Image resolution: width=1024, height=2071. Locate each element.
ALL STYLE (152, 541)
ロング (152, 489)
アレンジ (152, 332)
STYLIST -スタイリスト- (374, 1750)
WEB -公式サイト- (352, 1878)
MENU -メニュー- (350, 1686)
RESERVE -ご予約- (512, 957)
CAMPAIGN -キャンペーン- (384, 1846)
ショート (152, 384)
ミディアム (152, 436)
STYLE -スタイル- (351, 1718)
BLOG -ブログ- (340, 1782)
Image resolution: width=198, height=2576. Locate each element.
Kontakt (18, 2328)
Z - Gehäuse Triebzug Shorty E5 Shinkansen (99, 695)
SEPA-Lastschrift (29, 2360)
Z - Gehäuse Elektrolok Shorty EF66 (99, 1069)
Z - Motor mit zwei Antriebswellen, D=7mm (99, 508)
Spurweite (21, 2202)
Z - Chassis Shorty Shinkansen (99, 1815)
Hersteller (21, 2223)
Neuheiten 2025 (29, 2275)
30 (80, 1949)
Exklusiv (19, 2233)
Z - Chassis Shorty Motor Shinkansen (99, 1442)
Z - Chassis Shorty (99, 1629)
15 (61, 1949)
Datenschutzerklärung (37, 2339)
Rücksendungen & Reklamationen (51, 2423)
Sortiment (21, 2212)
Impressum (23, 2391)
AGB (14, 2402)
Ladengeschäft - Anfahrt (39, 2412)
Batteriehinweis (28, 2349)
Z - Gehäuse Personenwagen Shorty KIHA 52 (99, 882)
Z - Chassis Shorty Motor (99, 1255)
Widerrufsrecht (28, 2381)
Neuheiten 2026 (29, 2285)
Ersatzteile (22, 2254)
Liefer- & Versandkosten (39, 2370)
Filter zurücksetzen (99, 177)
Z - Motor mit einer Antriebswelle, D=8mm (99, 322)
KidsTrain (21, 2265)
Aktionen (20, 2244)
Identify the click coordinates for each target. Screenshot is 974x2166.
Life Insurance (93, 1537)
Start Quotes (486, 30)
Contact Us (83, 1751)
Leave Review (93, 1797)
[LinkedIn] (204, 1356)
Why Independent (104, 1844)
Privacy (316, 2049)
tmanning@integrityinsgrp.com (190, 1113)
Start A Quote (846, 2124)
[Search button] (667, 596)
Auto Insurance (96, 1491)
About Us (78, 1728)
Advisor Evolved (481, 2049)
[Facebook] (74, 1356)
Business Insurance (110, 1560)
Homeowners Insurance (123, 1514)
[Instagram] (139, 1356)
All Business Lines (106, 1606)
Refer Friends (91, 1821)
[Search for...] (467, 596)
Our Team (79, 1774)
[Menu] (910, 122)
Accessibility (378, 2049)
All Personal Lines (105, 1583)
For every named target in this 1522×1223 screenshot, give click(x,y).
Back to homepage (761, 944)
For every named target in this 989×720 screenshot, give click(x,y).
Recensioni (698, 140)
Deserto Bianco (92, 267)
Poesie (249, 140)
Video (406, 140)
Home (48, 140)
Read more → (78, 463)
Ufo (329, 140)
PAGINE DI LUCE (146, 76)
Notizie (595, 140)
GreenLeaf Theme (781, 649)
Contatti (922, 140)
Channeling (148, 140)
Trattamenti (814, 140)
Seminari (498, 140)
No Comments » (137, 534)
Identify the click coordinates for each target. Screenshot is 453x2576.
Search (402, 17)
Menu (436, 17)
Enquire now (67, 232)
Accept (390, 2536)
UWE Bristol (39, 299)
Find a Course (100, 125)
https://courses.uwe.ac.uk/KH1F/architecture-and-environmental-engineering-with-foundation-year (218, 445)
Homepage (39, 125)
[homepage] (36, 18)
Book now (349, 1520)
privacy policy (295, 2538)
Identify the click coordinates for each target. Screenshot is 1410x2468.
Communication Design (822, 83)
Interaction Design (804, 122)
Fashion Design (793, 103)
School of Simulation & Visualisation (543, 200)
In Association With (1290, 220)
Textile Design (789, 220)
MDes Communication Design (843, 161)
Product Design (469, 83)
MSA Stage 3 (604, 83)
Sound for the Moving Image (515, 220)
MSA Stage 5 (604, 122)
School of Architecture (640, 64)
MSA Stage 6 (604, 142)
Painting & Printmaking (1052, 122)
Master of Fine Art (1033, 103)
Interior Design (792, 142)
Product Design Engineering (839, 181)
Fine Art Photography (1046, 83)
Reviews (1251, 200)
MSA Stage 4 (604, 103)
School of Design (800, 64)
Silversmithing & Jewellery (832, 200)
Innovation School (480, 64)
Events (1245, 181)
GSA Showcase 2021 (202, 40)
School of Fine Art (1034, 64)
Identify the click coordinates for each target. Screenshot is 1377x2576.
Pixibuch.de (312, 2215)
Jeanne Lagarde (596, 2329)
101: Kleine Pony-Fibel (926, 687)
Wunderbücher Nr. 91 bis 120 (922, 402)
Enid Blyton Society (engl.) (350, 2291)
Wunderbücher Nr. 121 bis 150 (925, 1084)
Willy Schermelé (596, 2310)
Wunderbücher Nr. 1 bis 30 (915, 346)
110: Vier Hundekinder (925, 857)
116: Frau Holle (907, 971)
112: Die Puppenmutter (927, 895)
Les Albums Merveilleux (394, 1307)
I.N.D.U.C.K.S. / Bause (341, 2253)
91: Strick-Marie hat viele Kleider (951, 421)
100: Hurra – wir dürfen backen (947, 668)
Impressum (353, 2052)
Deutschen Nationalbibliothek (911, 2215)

● ● ● ●

Restate exactly the records above from their first line through the line that holds "Start Quotes (486, 30)", please, including both and leaving out all others.

Image resolution: width=1024, height=2071. Locate each element.
ALL STYLE (152, 541)
ロング (152, 489)
アレンジ (152, 332)
STYLIST -スタイリスト- (374, 1750)
WEB -公式サイト- (352, 1878)
MENU -メニュー- (350, 1686)
RESERVE -ご予約- (512, 957)
CAMPAIGN -キャンペーン- (384, 1846)
ショート (152, 384)
ミディアム (152, 436)
STYLE -スタイル- (351, 1718)
BLOG -ブログ- (340, 1782)
Image resolution: width=198, height=2576. Locate each element.
Kontakt (18, 2328)
Z - Gehäuse Triebzug Shorty E5 Shinkansen (99, 695)
SEPA-Lastschrift (29, 2360)
Z - Gehäuse Elektrolok Shorty EF66 (99, 1069)
Z - Motor mit zwei Antriebswellen, D=7mm (99, 508)
Spurweite (21, 2202)
Z - Chassis Shorty Shinkansen (99, 1815)
Hersteller (21, 2223)
Neuheiten 2025 (29, 2275)
30 (80, 1949)
Exklusiv (19, 2233)
Z - Chassis Shorty Motor Shinkansen (99, 1442)
Z - Chassis Shorty (99, 1629)
15 (61, 1949)
Datenschutzerklärung (37, 2339)
Rücksendungen & Reklamationen (51, 2423)
Sortiment (21, 2212)
Impressum (23, 2391)
AGB (14, 2402)
Ladengeschäft - Anfahrt (39, 2412)
Batteriehinweis (28, 2349)
Z - Gehäuse Personenwagen Shorty KIHA 52 (99, 882)
Z - Chassis Shorty Motor (99, 1255)
Widerrufsrecht (28, 2381)
Neuheiten 2026 (29, 2285)
Ersatzteile (22, 2254)
Liefer- & Versandkosten (39, 2370)
Filter zurücksetzen (99, 177)
Z - Motor mit einer Antriebswelle, D=8mm (99, 322)
KidsTrain (21, 2265)
Aktionen (20, 2244)
Identify the click coordinates for each target. Screenshot is 974x2166.
Life Insurance (93, 1537)
Start Quotes (486, 30)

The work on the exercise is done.